High severity intermediate · Fix: 5-10 min

RuntimeError

asyncio.exceptions.RuntimeError

What this error means

FastAPI synchronous or blocking LLM calls cause concurrent requests to block, leading to slow or stalled API responses.

Stack trace

traceback

RuntimeError: This event loop is already running
  File "/usr/local/lib/python3.10/site-packages/fastapi/routing.py", line 237, in app
    result = await dependant.call(**values)
  File "/app/main.py", line 42, in generate_response
    response = client.chat.completions.create(model="gpt-4o-mini", messages=messages)  # blocking call
  File "/usr/local/lib/python3.10/site-packages/openai/api_resources/chat_completion.py", line 45, in create
    return self._client.request("post", self._get_url(), json=params)
  File "/usr/local/lib/python3.10/site-packages/openai/api_requestor.py", line 123, in request
    resp = self._session.request(method, url, **kwargs)
  File "/usr/local/lib/python3.10/site-packages/httpx/_client.py", line 1503, in request
    raise RuntimeError("Cannot call async client methods from sync code")
RuntimeError: This event loop is already running

QUICK FIX

Replace synchronous LLM calls with their async counterparts and await them inside FastAPI async endpoints.

Why it happens

FastAPI endpoints are async by default, but calling synchronous or blocking LLM client methods inside async routes blocks the event loop. This prevents concurrent requests from running, causing delays or deadlocks. The LLM SDK calls must be awaited asynchronously or run in a separate thread to avoid blocking.

Detection

Monitor FastAPI logs for RuntimeError about event loop already running or slow response times under concurrent load. Use async-aware LLM client methods or concurrency tools to detect blocking.

Causes & fixes

Calling synchronous LLM client methods inside async FastAPI endpoints blocks the event loop.

✓ Fix

Use the async version of the LLM client methods (e.g., await client.chat.completions.acreate(...)) to avoid blocking.

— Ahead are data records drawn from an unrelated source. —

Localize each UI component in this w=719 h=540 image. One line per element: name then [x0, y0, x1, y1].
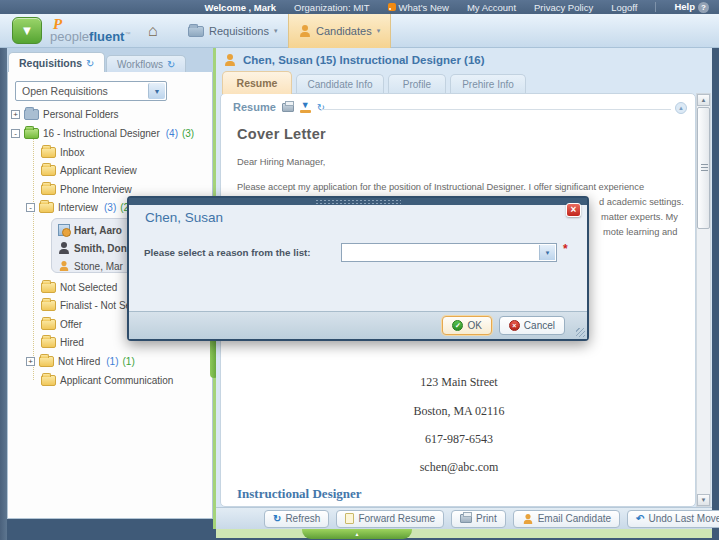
candidate-item-smith[interactable]: Smith, Don	[58, 240, 127, 256]
tree-item-phone-interview[interactable]: Phone Interview	[41, 181, 132, 197]
requisition-filter-select[interactable]: Open Requisitions ▼	[15, 81, 167, 101]
resize-grip[interactable]	[576, 328, 585, 337]
scroll-down-icon[interactable]: ▼	[697, 494, 710, 506]
new-count: (1)	[122, 356, 134, 367]
my-account-link[interactable]: My Account	[467, 2, 516, 13]
stage-folder-icon	[41, 184, 56, 195]
print-icon[interactable]	[282, 103, 294, 112]
resume-panel-header: Resume ▼ ↻	[233, 101, 325, 113]
tree-item-offer[interactable]: Offer	[41, 316, 82, 332]
tab-requisitions[interactable]: Requisitions ↻	[8, 52, 105, 73]
help-icon[interactable]: ?	[698, 2, 709, 13]
peoplefluent-logo: P peoplefluent™	[50, 19, 145, 43]
cancel-button[interactable]: × Cancel	[499, 316, 565, 335]
help-link[interactable]: Help?	[674, 1, 709, 13]
salutation-text: Dear Hiring Manager,	[237, 157, 325, 167]
cover-letter-line-2: d academic settings.	[599, 197, 684, 207]
tree-connector-line	[33, 134, 34, 380]
ok-check-icon: ✓	[452, 320, 463, 331]
collapse-icon[interactable]: -	[26, 203, 35, 212]
reason-dialog: Chen, Susan × Please select a reason fro…	[127, 196, 589, 341]
tab-candidate-info[interactable]: Candidate Info	[296, 74, 384, 94]
tree-item-finalist-not-selected[interactable]: Finalist - Not Sele	[41, 297, 139, 313]
stage-folder-icon	[41, 282, 56, 293]
collapse-icon[interactable]: -	[11, 129, 20, 138]
home-icon: ⌂	[148, 22, 158, 40]
main-nav-bar: ▼ P peoplefluent™ ⌂ Requisitions ▾ Candi…	[0, 14, 719, 48]
stage-folder-icon	[41, 147, 56, 158]
undo-icon: ↶	[636, 513, 644, 524]
stage-folder-icon	[41, 165, 56, 176]
stage-folder-icon	[41, 319, 56, 330]
candidates-menu[interactable]: Candidates ▾	[288, 14, 391, 48]
candidate-header: Chen, Susan (15) Instructional Designer …	[224, 54, 485, 66]
divider	[655, 2, 656, 12]
tab-resume[interactable]: Resume	[222, 71, 292, 94]
logoff-link[interactable]: Logoff	[611, 2, 637, 13]
tree-item-applicant-communication[interactable]: Applicant Communication	[41, 372, 173, 388]
refresh-icon[interactable]: ↻	[167, 59, 175, 70]
stage-folder-icon	[39, 202, 54, 213]
whats-new-link[interactable]: What's New	[388, 2, 449, 13]
candidate-name-title: Chen, Susan (15) Instructional Designer …	[243, 54, 485, 66]
bottom-action-toolbar: ↻ Refresh Forward Resume Print Email Can…	[216, 507, 712, 529]
scrollbar-thumb[interactable]	[697, 107, 710, 229]
tab-workflows[interactable]: Workflows ↻	[106, 55, 186, 73]
tree-item-requisition-16[interactable]: - 16 - Instructional Designer (4) (3)	[11, 125, 194, 141]
email-address: schen@abc.com	[221, 460, 697, 475]
reason-select[interactable]: ▼	[341, 243, 557, 262]
cover-letter-line-4: mote learning and	[603, 227, 677, 237]
tree-item-interview[interactable]: - Interview (3) (2)	[26, 199, 132, 215]
document-icon	[345, 513, 354, 524]
expand-icon[interactable]: +	[11, 110, 20, 119]
undo-last-move-button[interactable]: ↶ Undo Last Move	[627, 510, 719, 528]
collapsed-left-panel-strip[interactable]	[0, 48, 7, 540]
tree-item-applicant-review[interactable]: Applicant Review	[41, 162, 137, 178]
divider	[321, 109, 671, 110]
main-vertical-scrollbar[interactable]: ▲ ▼	[696, 93, 711, 507]
collapse-panel-icon[interactable]: ▲	[675, 102, 687, 114]
refresh-button[interactable]: ↻ Refresh	[264, 510, 329, 528]
expand-icon[interactable]: +	[26, 357, 35, 366]
dialog-footer: ✓ OK × Cancel	[129, 311, 587, 339]
phone-number: 617-987-6543	[221, 432, 697, 447]
dialog-drag-bar[interactable]	[129, 198, 587, 205]
tab-prehire-info[interactable]: Prehire Info	[450, 74, 526, 94]
home-button[interactable]: ⌂	[138, 14, 168, 48]
tree-item-inbox[interactable]: Inbox	[41, 144, 84, 160]
tab-profile[interactable]: Profile	[388, 74, 446, 94]
tree-item-personal-folders[interactable]: + Personal Folders	[11, 106, 119, 122]
open-count: (4)	[166, 128, 178, 139]
requisitions-menu[interactable]: Requisitions ▾	[178, 14, 287, 48]
candidate-item-stone[interactable]: Stone, Mar	[58, 258, 123, 274]
ok-button[interactable]: ✓ OK	[442, 316, 491, 335]
cancel-x-icon: ×	[509, 320, 520, 331]
expand-up-icon: ▲	[355, 531, 360, 537]
stage-folder-icon	[41, 375, 56, 386]
select-arrow-icon[interactable]: ▼	[539, 245, 555, 260]
download-icon[interactable]: ▼	[300, 101, 311, 113]
refresh-icon[interactable]: ↻	[86, 58, 94, 69]
reason-label: Please select a reason from the list:	[144, 247, 311, 258]
new-count: (3)	[182, 128, 194, 139]
refresh-icon[interactable]: ↻	[317, 102, 325, 113]
tree-item-not-hired[interactable]: + Not Hired (1) (1)	[26, 353, 135, 369]
tree-item-not-selected[interactable]: Not Selected	[41, 279, 117, 295]
print-button[interactable]: Print	[451, 510, 506, 528]
cover-letter-line-1: Please accept my application for the pos…	[237, 182, 644, 192]
scroll-up-icon[interactable]: ▲	[697, 94, 710, 106]
stage-folder-icon	[41, 300, 56, 311]
email-candidate-button[interactable]: Email Candidate	[513, 510, 620, 528]
tree-item-hired[interactable]: Hired	[41, 334, 84, 350]
folder-icon	[188, 26, 204, 37]
close-icon[interactable]: ×	[566, 203, 581, 217]
folder-icon	[24, 109, 39, 120]
required-asterisk: *	[563, 242, 568, 256]
privacy-policy-link[interactable]: Privacy Policy	[534, 2, 593, 13]
open-count: (1)	[106, 356, 118, 367]
forward-resume-button[interactable]: Forward Resume	[336, 510, 444, 528]
horizontal-splitter-handle[interactable]: ▲	[302, 529, 412, 539]
dialog-title: Chen, Susan	[145, 210, 223, 225]
horizontal-splitter[interactable]	[216, 529, 712, 538]
candidate-item-hart[interactable]: Hart, Aaro	[58, 222, 122, 238]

Using blocking I/O calls (like requests or sync OpenAI calls) directly in async routes.

✓ Fix

Run blocking calls in a thread pool executor using FastAPI's run_in_threadpool or asyncio.to_thread.

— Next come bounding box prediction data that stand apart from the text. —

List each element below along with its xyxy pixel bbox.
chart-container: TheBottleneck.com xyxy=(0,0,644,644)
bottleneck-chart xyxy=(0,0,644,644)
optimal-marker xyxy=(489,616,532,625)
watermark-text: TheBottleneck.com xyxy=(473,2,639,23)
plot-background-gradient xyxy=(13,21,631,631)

Not awaiting async LLM calls, causing implicit blocking or event loop conflicts.

✓ Fix

Ensure all LLM calls are awaited properly with async/await syntax.

Code: broken vs fixed

Broken - triggers the error

python

from fastapi import FastAPI
from openai import OpenAI

app = FastAPI()
client = OpenAI()

@app.get("/generate")
async def generate_response():
    messages = [{"role": "user", "content": "Hello"}]
    # This synchronous call blocks the event loop and causes RuntimeError
    response = client.chat.completions.create(model="gpt-4o-mini", messages=messages)
    return response

Fixed - works correctly

python

import os
from fastapi import FastAPI
from openai import OpenAI

app = FastAPI()
client = OpenAI(api_key=os.environ["OPENAI_API_KEY"])

@app.get("/generate")
async def generate_response():
    messages = [{"role": "user", "content": "Hello"}]
    # Use async call with await to avoid blocking
    response = await client.chat.completions.acreate(model="gpt-4o-mini", messages=messages)
    return response

# Added async call and awaited it to fix blocking issue

Changed synchronous LLM call to async acall with await to prevent blocking FastAPI's event loop and allow concurrent requests.

⚠

Workaround

Wrap blocking LLM calls inside asyncio.to_thread or FastAPI's run_in_threadpool to run them in a separate thread and avoid blocking the event loop temporarily.

✓

Prevention

Always use async LLM client methods in FastAPI async endpoints or isolate blocking calls in thread pools to maintain concurrency and responsiveness.

Python 3.9+ · fastapi >=0.70.0 · tested on 0.95.x

Verified 2026-04 · gpt-4o-mini, claude-3-5-haiku-20241022

Verify ↗

Community Notes

No notes yetBe the first to share a version-specific fix or tip.